Processo: 19/18808-0
Linha de fomento:Bolsas no Exterior - Pesquisa
Vigência (Início): 10 de novembro de 2019
Vigência (Término): 17 de janeiro de 2020
Área do conhecimento:Linguística, Letras e Artes - Letras - Outras Literaturas Vernáculas
Pesquisador responsável:Aparecida de Fatima Bueno
Beneficiário:Aparecida de Fatima Bueno
Anfitrião: Maria do Carmo Picarra Ramos
Instituição-sede: Faculdade de Filosofia, Letras e Ciências Humanas (FFLCH). Universidade de São Paulo (USP).
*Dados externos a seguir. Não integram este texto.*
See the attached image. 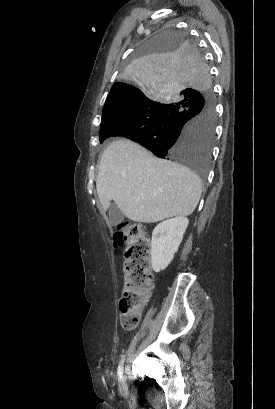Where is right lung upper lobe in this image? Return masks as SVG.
<instances>
[{"instance_id":"1","label":"right lung upper lobe","mask_w":275,"mask_h":409,"mask_svg":"<svg viewBox=\"0 0 275 409\" xmlns=\"http://www.w3.org/2000/svg\"><path fill=\"white\" fill-rule=\"evenodd\" d=\"M143 94L142 90H136L135 85L114 83L103 107V112L110 110L122 100Z\"/></svg>"}]
</instances>
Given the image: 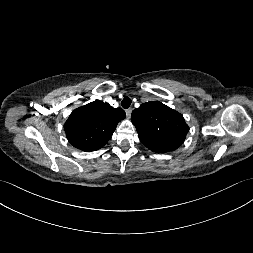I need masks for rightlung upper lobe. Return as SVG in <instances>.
Instances as JSON below:
<instances>
[{
  "label": "right lung upper lobe",
  "mask_w": 253,
  "mask_h": 253,
  "mask_svg": "<svg viewBox=\"0 0 253 253\" xmlns=\"http://www.w3.org/2000/svg\"><path fill=\"white\" fill-rule=\"evenodd\" d=\"M126 114L121 108L96 100L75 109L64 124L68 141L83 151L103 147Z\"/></svg>",
  "instance_id": "cb5924a9"
}]
</instances>
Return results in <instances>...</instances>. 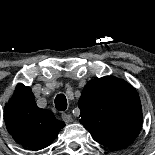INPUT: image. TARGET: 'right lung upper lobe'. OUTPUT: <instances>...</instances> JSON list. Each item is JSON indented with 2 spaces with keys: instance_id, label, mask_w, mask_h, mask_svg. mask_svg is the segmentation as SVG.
Segmentation results:
<instances>
[{
  "instance_id": "cb5924a9",
  "label": "right lung upper lobe",
  "mask_w": 155,
  "mask_h": 155,
  "mask_svg": "<svg viewBox=\"0 0 155 155\" xmlns=\"http://www.w3.org/2000/svg\"><path fill=\"white\" fill-rule=\"evenodd\" d=\"M4 109L9 134L18 144L33 151L50 145L65 126L50 110L39 108L31 89L23 84H18Z\"/></svg>"
}]
</instances>
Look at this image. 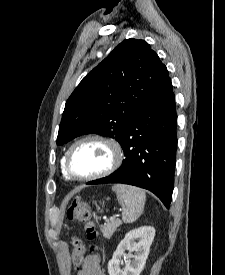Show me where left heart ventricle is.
<instances>
[{
    "mask_svg": "<svg viewBox=\"0 0 225 275\" xmlns=\"http://www.w3.org/2000/svg\"><path fill=\"white\" fill-rule=\"evenodd\" d=\"M111 161L109 148L99 142L80 144L71 155L70 166L77 175H90L106 169Z\"/></svg>",
    "mask_w": 225,
    "mask_h": 275,
    "instance_id": "left-heart-ventricle-1",
    "label": "left heart ventricle"
}]
</instances>
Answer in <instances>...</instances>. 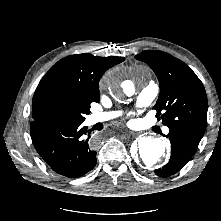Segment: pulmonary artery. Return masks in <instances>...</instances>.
Wrapping results in <instances>:
<instances>
[{
    "mask_svg": "<svg viewBox=\"0 0 221 221\" xmlns=\"http://www.w3.org/2000/svg\"><path fill=\"white\" fill-rule=\"evenodd\" d=\"M159 87L156 83L150 82L147 84L139 93L137 98L138 106H147L149 105L158 95ZM117 115L116 112H96L90 116L91 124H95L98 122H105ZM165 134L169 133V128L165 127L163 129Z\"/></svg>",
    "mask_w": 221,
    "mask_h": 221,
    "instance_id": "obj_1",
    "label": "pulmonary artery"
}]
</instances>
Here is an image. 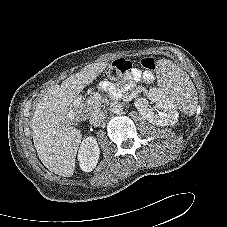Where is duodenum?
<instances>
[{
  "mask_svg": "<svg viewBox=\"0 0 227 227\" xmlns=\"http://www.w3.org/2000/svg\"><path fill=\"white\" fill-rule=\"evenodd\" d=\"M70 118L75 123H78L79 122L78 115L76 113H72V115H71Z\"/></svg>",
  "mask_w": 227,
  "mask_h": 227,
  "instance_id": "obj_1",
  "label": "duodenum"
}]
</instances>
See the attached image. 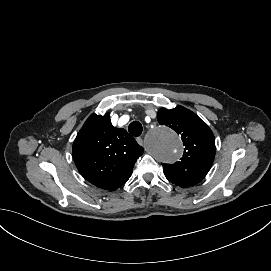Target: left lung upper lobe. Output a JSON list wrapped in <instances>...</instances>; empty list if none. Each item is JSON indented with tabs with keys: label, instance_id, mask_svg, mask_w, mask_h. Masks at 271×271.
I'll return each instance as SVG.
<instances>
[{
	"label": "left lung upper lobe",
	"instance_id": "obj_1",
	"mask_svg": "<svg viewBox=\"0 0 271 271\" xmlns=\"http://www.w3.org/2000/svg\"><path fill=\"white\" fill-rule=\"evenodd\" d=\"M159 124L181 135L185 146L183 157L174 164L162 163L166 178L180 187L199 183L210 170L215 157V138L211 129L192 111L182 107L162 108Z\"/></svg>",
	"mask_w": 271,
	"mask_h": 271
}]
</instances>
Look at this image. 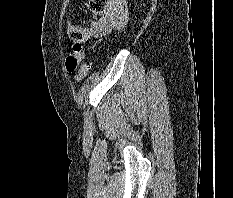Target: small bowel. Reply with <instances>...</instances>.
<instances>
[{
    "label": "small bowel",
    "mask_w": 233,
    "mask_h": 198,
    "mask_svg": "<svg viewBox=\"0 0 233 198\" xmlns=\"http://www.w3.org/2000/svg\"><path fill=\"white\" fill-rule=\"evenodd\" d=\"M127 18L126 0H108L104 12L91 29L90 37L103 36L112 30L122 29L127 22ZM73 54L78 58L79 62L84 58L81 47L74 48Z\"/></svg>",
    "instance_id": "small-bowel-1"
}]
</instances>
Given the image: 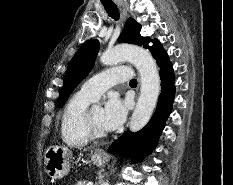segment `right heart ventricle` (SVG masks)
Here are the masks:
<instances>
[{
  "label": "right heart ventricle",
  "instance_id": "right-heart-ventricle-1",
  "mask_svg": "<svg viewBox=\"0 0 233 185\" xmlns=\"http://www.w3.org/2000/svg\"><path fill=\"white\" fill-rule=\"evenodd\" d=\"M93 100L80 92L67 102L60 122L62 140L69 147H83L90 141L85 126L84 115Z\"/></svg>",
  "mask_w": 233,
  "mask_h": 185
}]
</instances>
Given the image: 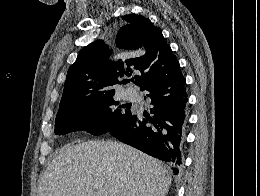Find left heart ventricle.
<instances>
[{
	"mask_svg": "<svg viewBox=\"0 0 260 196\" xmlns=\"http://www.w3.org/2000/svg\"><path fill=\"white\" fill-rule=\"evenodd\" d=\"M54 192H66V190H54Z\"/></svg>",
	"mask_w": 260,
	"mask_h": 196,
	"instance_id": "b2bd125f",
	"label": "left heart ventricle"
}]
</instances>
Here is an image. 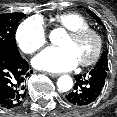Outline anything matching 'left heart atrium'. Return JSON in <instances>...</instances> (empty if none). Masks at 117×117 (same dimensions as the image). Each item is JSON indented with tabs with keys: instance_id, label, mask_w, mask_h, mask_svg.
I'll use <instances>...</instances> for the list:
<instances>
[{
	"instance_id": "1",
	"label": "left heart atrium",
	"mask_w": 117,
	"mask_h": 117,
	"mask_svg": "<svg viewBox=\"0 0 117 117\" xmlns=\"http://www.w3.org/2000/svg\"><path fill=\"white\" fill-rule=\"evenodd\" d=\"M78 58L69 47H49L37 55L32 63L37 69L48 72H62L75 68Z\"/></svg>"
}]
</instances>
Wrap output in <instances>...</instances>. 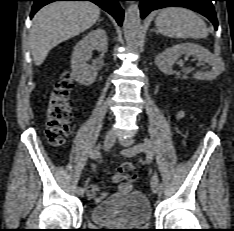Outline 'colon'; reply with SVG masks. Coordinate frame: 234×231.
Listing matches in <instances>:
<instances>
[{"mask_svg": "<svg viewBox=\"0 0 234 231\" xmlns=\"http://www.w3.org/2000/svg\"><path fill=\"white\" fill-rule=\"evenodd\" d=\"M71 87V75L64 74L54 85L47 100V136L54 145L64 144L68 136V129L72 119L69 104ZM136 177V169L130 162L122 163L113 176L116 182L123 179L134 181Z\"/></svg>", "mask_w": 234, "mask_h": 231, "instance_id": "1", "label": "colon"}]
</instances>
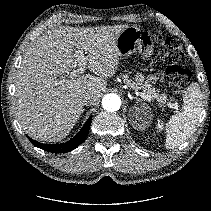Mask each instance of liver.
Listing matches in <instances>:
<instances>
[{"instance_id":"obj_1","label":"liver","mask_w":211,"mask_h":211,"mask_svg":"<svg viewBox=\"0 0 211 211\" xmlns=\"http://www.w3.org/2000/svg\"><path fill=\"white\" fill-rule=\"evenodd\" d=\"M125 25L52 28L27 50L15 77L14 109L30 137L60 142L75 126L84 105L80 96L93 95L95 103L119 66L115 42ZM74 48L87 54L88 69L95 75L69 77L77 64ZM76 52V51H75Z\"/></svg>"}]
</instances>
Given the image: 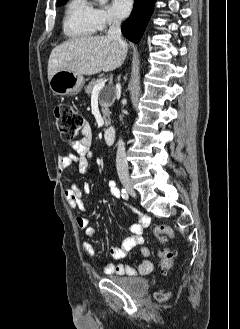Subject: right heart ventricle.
Instances as JSON below:
<instances>
[{
	"instance_id": "obj_1",
	"label": "right heart ventricle",
	"mask_w": 240,
	"mask_h": 329,
	"mask_svg": "<svg viewBox=\"0 0 240 329\" xmlns=\"http://www.w3.org/2000/svg\"><path fill=\"white\" fill-rule=\"evenodd\" d=\"M94 8L88 0H70L63 17V32L68 38L80 39L92 36L97 27Z\"/></svg>"
}]
</instances>
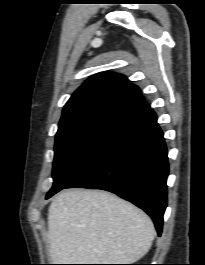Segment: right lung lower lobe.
<instances>
[{
  "mask_svg": "<svg viewBox=\"0 0 205 265\" xmlns=\"http://www.w3.org/2000/svg\"><path fill=\"white\" fill-rule=\"evenodd\" d=\"M168 171L163 133L150 109L129 123L64 188H96L115 193L150 215L161 235Z\"/></svg>",
  "mask_w": 205,
  "mask_h": 265,
  "instance_id": "right-lung-lower-lobe-1",
  "label": "right lung lower lobe"
}]
</instances>
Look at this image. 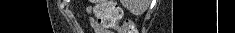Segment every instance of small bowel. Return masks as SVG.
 <instances>
[{"label":"small bowel","mask_w":235,"mask_h":33,"mask_svg":"<svg viewBox=\"0 0 235 33\" xmlns=\"http://www.w3.org/2000/svg\"><path fill=\"white\" fill-rule=\"evenodd\" d=\"M88 12H91V9H88ZM91 27L94 33H112L107 28L103 27L98 21L94 18L90 19Z\"/></svg>","instance_id":"1"}]
</instances>
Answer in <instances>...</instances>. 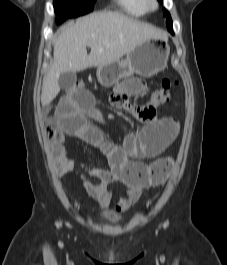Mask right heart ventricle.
<instances>
[{"label": "right heart ventricle", "instance_id": "right-heart-ventricle-1", "mask_svg": "<svg viewBox=\"0 0 227 265\" xmlns=\"http://www.w3.org/2000/svg\"><path fill=\"white\" fill-rule=\"evenodd\" d=\"M116 4L127 14L135 17L143 16L147 9L145 0H114Z\"/></svg>", "mask_w": 227, "mask_h": 265}]
</instances>
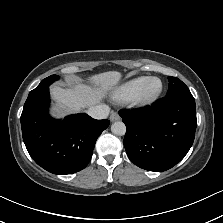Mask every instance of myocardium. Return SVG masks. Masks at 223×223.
I'll return each instance as SVG.
<instances>
[{"label": "myocardium", "instance_id": "1", "mask_svg": "<svg viewBox=\"0 0 223 223\" xmlns=\"http://www.w3.org/2000/svg\"><path fill=\"white\" fill-rule=\"evenodd\" d=\"M150 81H157L158 82V87L153 92H151L149 94H146L144 92V87H145V84L150 82ZM162 89H163V85H162V81L159 77H156V76L145 77L143 79L141 85L139 86L138 90L130 98V101L134 105H148V104H151L159 98V96L162 92Z\"/></svg>", "mask_w": 223, "mask_h": 223}]
</instances>
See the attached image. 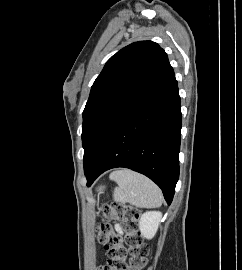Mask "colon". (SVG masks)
I'll return each instance as SVG.
<instances>
[{"label": "colon", "instance_id": "1", "mask_svg": "<svg viewBox=\"0 0 242 270\" xmlns=\"http://www.w3.org/2000/svg\"><path fill=\"white\" fill-rule=\"evenodd\" d=\"M100 213L105 220L116 219L123 224V235L113 231L107 222L98 228V240L107 251L108 260L98 270H143L147 264L149 248L139 231L137 209L113 203L101 208Z\"/></svg>", "mask_w": 242, "mask_h": 270}]
</instances>
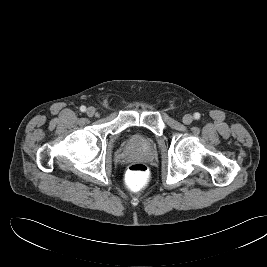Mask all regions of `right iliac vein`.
I'll return each instance as SVG.
<instances>
[{
    "instance_id": "1",
    "label": "right iliac vein",
    "mask_w": 267,
    "mask_h": 267,
    "mask_svg": "<svg viewBox=\"0 0 267 267\" xmlns=\"http://www.w3.org/2000/svg\"><path fill=\"white\" fill-rule=\"evenodd\" d=\"M86 114L89 116V117H93L95 114H96V109L94 107H89L87 110H86Z\"/></svg>"
}]
</instances>
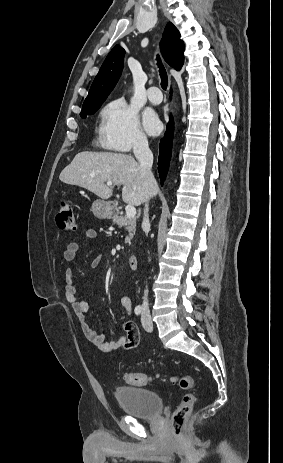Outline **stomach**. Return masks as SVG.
Returning <instances> with one entry per match:
<instances>
[{
	"label": "stomach",
	"instance_id": "stomach-1",
	"mask_svg": "<svg viewBox=\"0 0 283 463\" xmlns=\"http://www.w3.org/2000/svg\"><path fill=\"white\" fill-rule=\"evenodd\" d=\"M91 211L99 219H110L115 212V208L111 202L97 199L92 203Z\"/></svg>",
	"mask_w": 283,
	"mask_h": 463
}]
</instances>
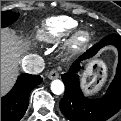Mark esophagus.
<instances>
[{
	"label": "esophagus",
	"instance_id": "esophagus-1",
	"mask_svg": "<svg viewBox=\"0 0 121 121\" xmlns=\"http://www.w3.org/2000/svg\"><path fill=\"white\" fill-rule=\"evenodd\" d=\"M48 78H49L50 80L59 78V72H58L57 70H55V69L51 70V71L49 72V74H48Z\"/></svg>",
	"mask_w": 121,
	"mask_h": 121
}]
</instances>
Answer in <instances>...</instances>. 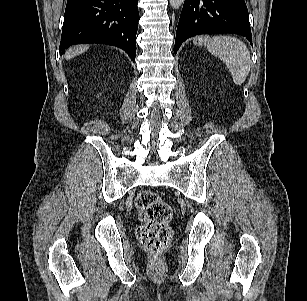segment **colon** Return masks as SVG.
Instances as JSON below:
<instances>
[{"label":"colon","mask_w":307,"mask_h":301,"mask_svg":"<svg viewBox=\"0 0 307 301\" xmlns=\"http://www.w3.org/2000/svg\"><path fill=\"white\" fill-rule=\"evenodd\" d=\"M135 204L141 221L136 230L137 238L148 252L158 254L167 247L172 237L169 226L172 208L152 190L141 191Z\"/></svg>","instance_id":"obj_1"}]
</instances>
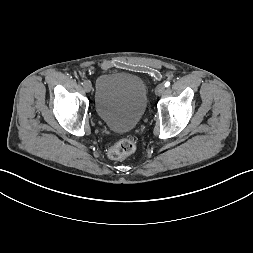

São Paulo , SP, Brasil
Local de pesquisa: Universidade Nova de Lisboa, Portugal  
Assunto(s):Pós-colonialismo   Documentário

Resumo

A produção documental da jornalista Diana Andringa se caracteriza por uma revisitação crítica do salazarismo, iniciada no período em que trabalhou na RTP, de 1978 a 2001, e que se acentua a partir de seu desligamento da emissora, quando passa a atuar como documentarista independente. Da primeira fase, destacam-se os documentários Goa, 20 anos depois (1981), Geração de 60 (1989), Aristides de Sousa Mendes, o cônsul injustiçado (1992) e Humberto Delgado, obviamente assassinaram-no (1994); os dois últimos realizados por Teresa Olga, com argumento de Diana Andringa. A partir de 2001, sobressaem os filmes relacionados ao passado colonial português: Timor, o sonho do crocodilo (2002), As duas faces da guerra (2007), em parceria com o cineasta guineense Flora Gomes, Dundo, memória colonial (2009), Tarrafal, memórias do campo da morte lenta (2010) e Operação Angola: fugir para lutar (2015). Uma visada neste corpus revela a coerência do conjunto da obra de Andringa, em sua atuação como documentarista na busca por resgatar personagens e fatos históricos silenciados durante o Estado Novo, desde o período em que atuava na RTP. Nosso objetivo, a partir de um levantamento mais completo dessa obra, é o de sistematizar e refletir sobre o seu papel no processo de revisitação do passado português no último século. A pesquisa bibliográfica em instituições portuguesas, aliada à possibilidade de entrevistar a realizadora, faz-se fundamental para a preparação de um ensaio voltado, sobretudo, para os filmes dedicados ao espaço colonial português. O projeto está articulado com o grupo de pesquisa que coordeno, Colonialismo e pós-colonialismo em português (CPCP).